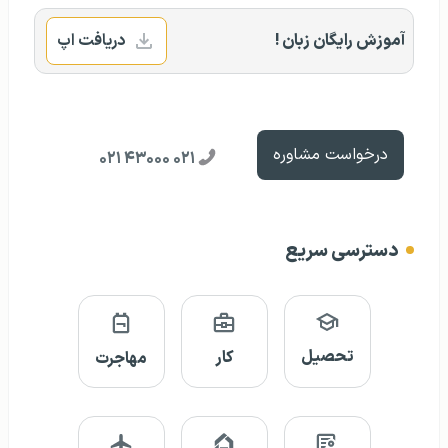
آموزش رایگان زبان !
دریافت اپ
درخواست مشاوره
۰۲۱ ۴۳۰۰۰ ۰۲۱
دسترسی سریع
تحصیل
کار
مهاجرت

### INSTRUCTIONS FOR THE TASK
An exact repetition of the listing is needed, with the pictures dropped.

### FINISHED TASK
آموزش رایگان زبان !
دریافت اپ
درخواست مشاوره
۰۲۱ ۴۳۰۰۰ ۰۲۱
دسترسی سریع
تحصیل
کار
مهاجرت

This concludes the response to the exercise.